None of them seemed to understand that this had nothing to do with smoking. Julia had stolen those cigarettes to win the Rat Pack over. A bid toward friendship. She’d misjudged her audience. This wasn’t deep Brooklyn. Cool for these kids meant gifted programs and Suzuki lessons. The only people who smoked Parliaments anymore were ex-cons, hookers, and apparently, the new neighbors in 116. What she’d misapprehended, and what the Wilde parents had also missed, was that it wasn’t the health hazards that bothered the people of Maple Street. If that were the case, they wouldn’t be Slip ’N Sliding right now. It was the fact that smoking is so totally low class.
Despite all that, Rhea had stuck by Gertie Wilde until, one by one, the rest of Maple Street capitulated. It was nice, doing something for someone else, especially someone as beautiful as Gertie. There’s a kind of reflective glow, when you have a friend like that. When you stand close, you can see yourself in their perfect eyes.
At least once a month, they’d drunk wine on Rhea’s enclosed porch, cracking jokes about poop, the wacky stuff kids say!, and helpless husbands whose moods turn crabby unless they get their weekly blowies. This latter part, Rhea just pretended. She accepted Fritz’s infrequent appeals for missionary-style sex, but even in their dating days, their mouths had rarely played a part, not even to kiss.

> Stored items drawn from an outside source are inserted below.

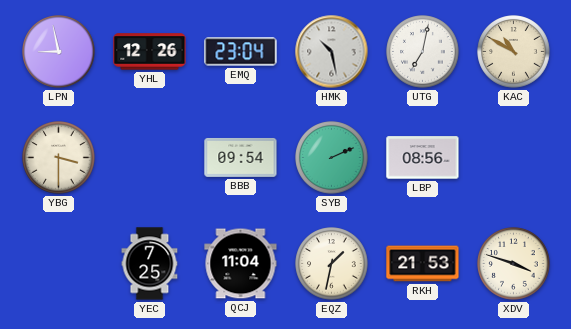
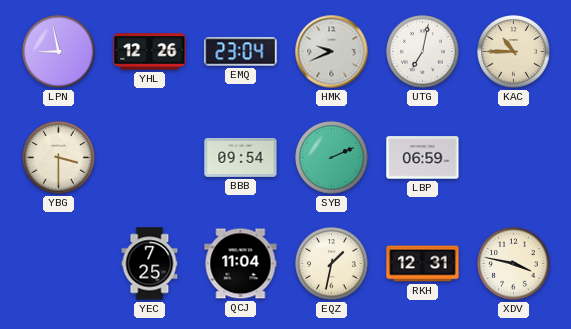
HMK: 10:28 -> 9:41
KAC: 10:50 -> 10:45
LBP: 08:56 -> 06:59
RKH: 21:53 -> 12:31
XDV: 3:48 -> 3:47
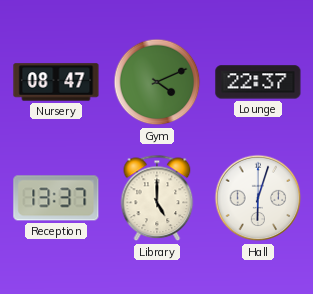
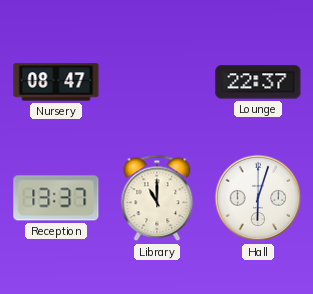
Gym: 4:11 -> none
Library: 5:00 -> 11:00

Rhea’s attentions were rewarded. Eventually, Gertie let down her guard. Tears in her eyes, voice low, she’d confessed the thing that haunted her most: The first, I was just thirteen. He ran the pageant and my stepmom said I had to, so I could win rent money. He told me he loved me after, but I knew it wasn’t true. After that, I never said no. I kept thinking every time was a new chance to make the first time right. I’d turn it around and make one of them love me. Be nice to me and take care of me. So I wouldn’t have to live with my stepmom. But that never happened. Not until Arlo. I’m so grateful to him.
When she finished her confession, Gertie’d visibly deflated, her burden lightened. Rhea had understood then why people need friends. They need to be seen and known, and accepted nonetheless. Oh, how she’d craved that unburdening. How she’d feared it, too.

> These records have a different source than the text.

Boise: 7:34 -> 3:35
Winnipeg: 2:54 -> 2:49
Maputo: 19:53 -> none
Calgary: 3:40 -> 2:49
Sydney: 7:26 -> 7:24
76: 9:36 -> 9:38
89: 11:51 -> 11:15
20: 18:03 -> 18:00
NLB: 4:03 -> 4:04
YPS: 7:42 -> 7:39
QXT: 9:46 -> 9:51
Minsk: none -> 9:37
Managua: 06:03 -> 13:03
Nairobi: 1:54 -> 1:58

They built so much trust between them that one night, amidst the distant catcalls of children gone savage, Rhea took a sloppy risk, and told her own truth: Fritz boom-booms me. It hurts and I’ve never once liked it… Do you like it? I never expected this to be my life. Did you expect this, Gertie? Do you like it? I can tell that you don’t. I wanted to be your friend from the second I saw you. I’m not beautiful like you, but I’m special on the inside. I know about black holes. I can tell you want to run away. I do, too. We can give each other courage… Shelly can’t keep her hair neat. It goads me. I’d like to talk about it with you, because I know you like Shelly. I know you like me. I know you won’t judge. Sometimes I imagine I’m a giant. I squeeze my whole family into pulp. I wish them dead just so I can be free. I can’t leave them. I’m their mother. I’m not allowed to leave them. So I hate them. Isn’t that awful? God, aren’t I a monster?
She stopped talking once she’d noticed Gertie’s teary-eyed horror. “Don’t talk like that. You’ll break your own house.”

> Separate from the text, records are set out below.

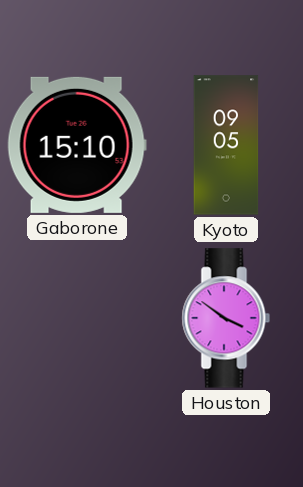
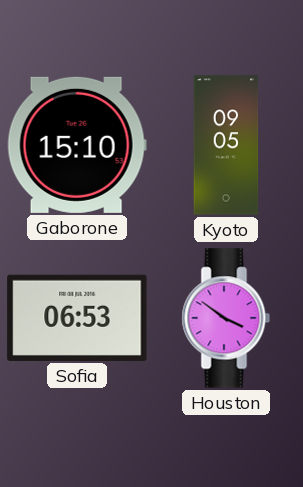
Sofia: none -> 06:53
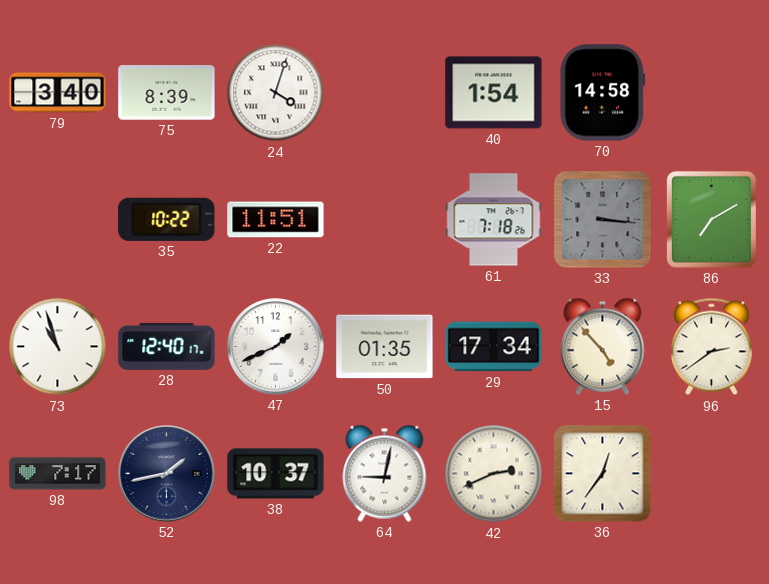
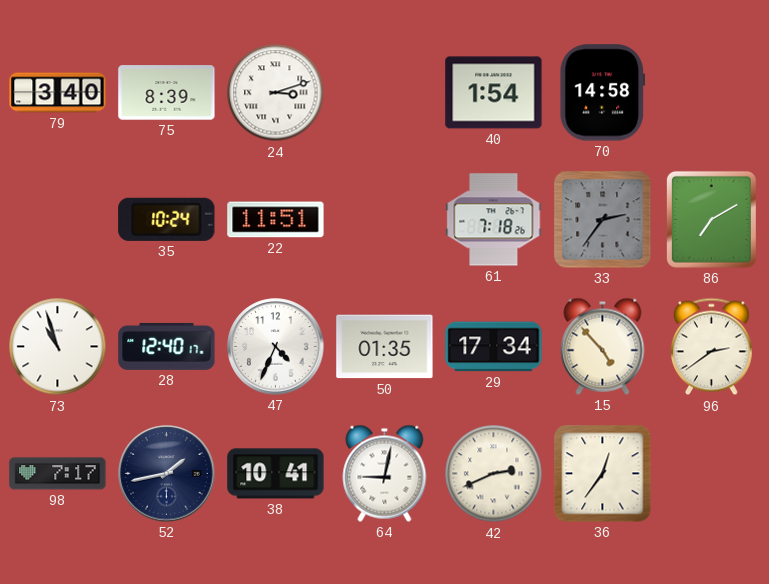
24: 4:03 -> 3:12
35: 10:22 -> 10:24
33: 3:16 -> 2:36
47: 1:41 -> 4:34
38: 10:37 -> 10:41
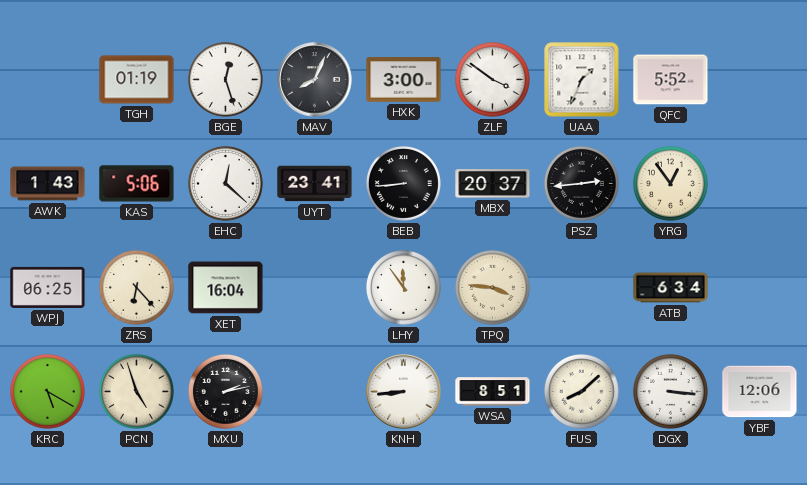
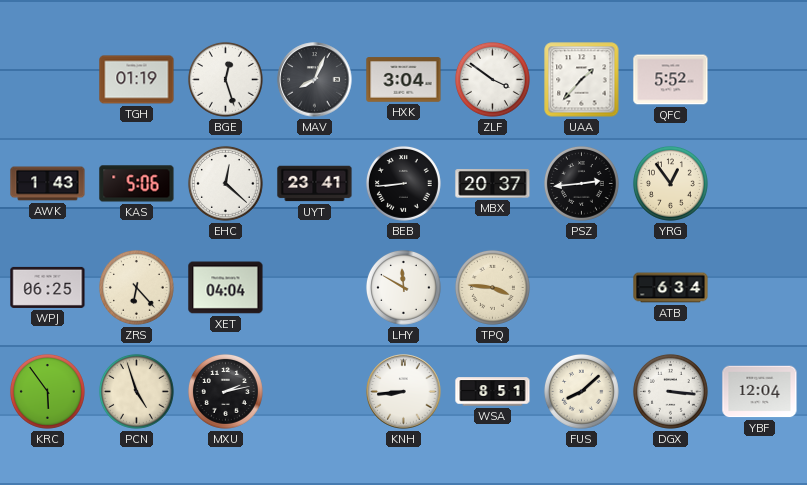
HXK: 3:00 -> 3:04
UAA: 1:34 -> 1:37
XET: 16:04 -> 04:04
LHY: 11:54 -> 11:50
KRC: 5:20 -> 5:54
YBF: 12:06 -> 12:04
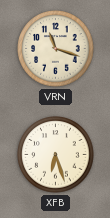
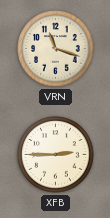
XFB: 6:27 -> 2:45
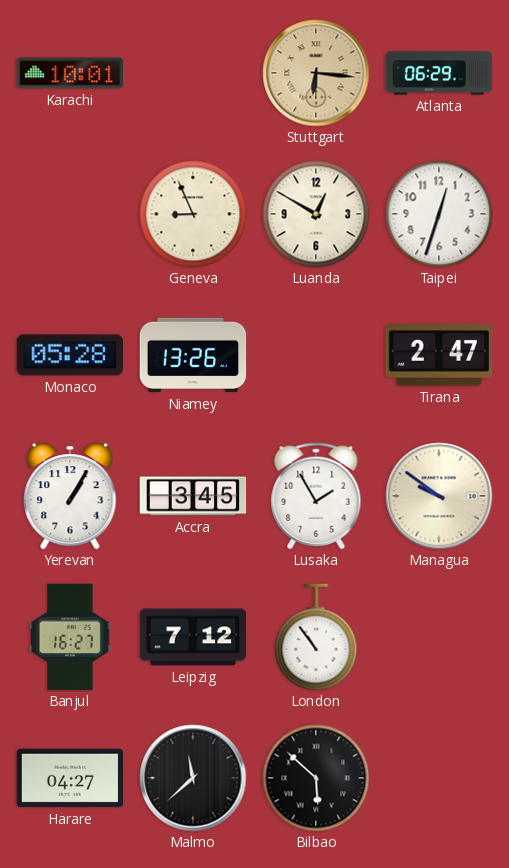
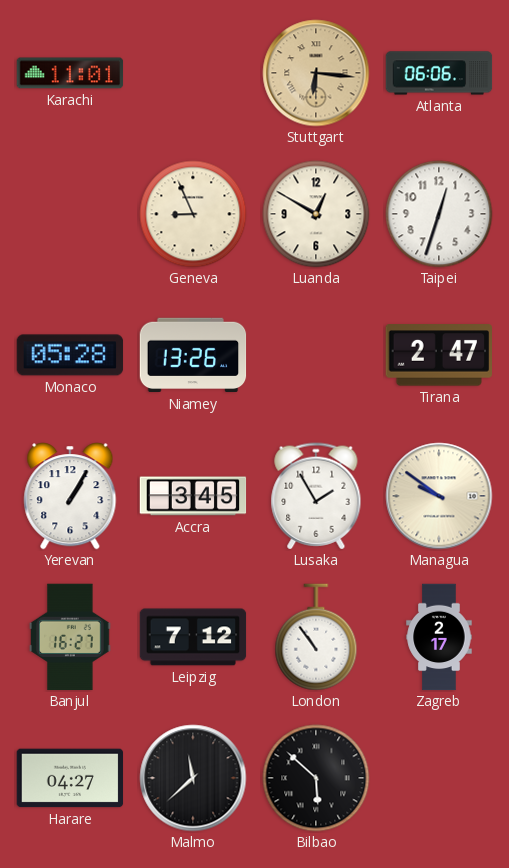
Karachi: 10:01 -> 11:01
Atlanta: 06:29 -> 06:06
Zagreb: none -> 2:17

There’d been more words after that. Pleasantries and a changed subject. Rhea didn’t remember. The event compressed into murk and sank down inside her, a smeared oblivion of rage.
Soon after that night, Gertie announced her pregnancy. The doctor told her she had to stop drinking front-porch Malbec, so they hung out a lot less. She got busier with work and the kids and she’d played it off like coincidence, but Rhea had known the truth: she’d shown her true self, and Gertie wanted no part of it.
Retaliation was necessary. Rhea stopped waving at Gertie when she saw her, stopped returning her texts. When that didn’t make her feel any better, when oblivious Gertie didn’t even notice her coldness at the Memorial Day barbeque, she bit harder. She told people about Arlo’s heroin problem. How that was the reason for the tattoos covering both his arms. He was trying to hide the scars. She told about Gertie and all those men. Practically a hooker. She told everything, to anybody who’d listen.
The more she told those stories, the more the past kaleidoscoped. She reevaluated every interaction she’d ever had with Gertie and her family, every judgment she’d ever cast.
For instance, Arlo yelled. His voice boomed. You could see Larry, who was sound-sensitive, shrink inside himself when that happened. But Arlo never checked himself. He just kept shouting, like he didn’t care that he was hurting his own kid. What was even more alarming, Gertie had all kinds of rules. Unless it was baking hot, Julia couldn’t wear short sleeves and shorts together because they revealed too much skin. No bikinis, ever. If she changed clothes on playdates, she had to do it in the bathroom. She couldn’t walk to the bus stop by herself, or even with Shelly. A grown-up had to accompany. Why was she so nervous? What did she know about sexual threats on Maple Street that no one else knew?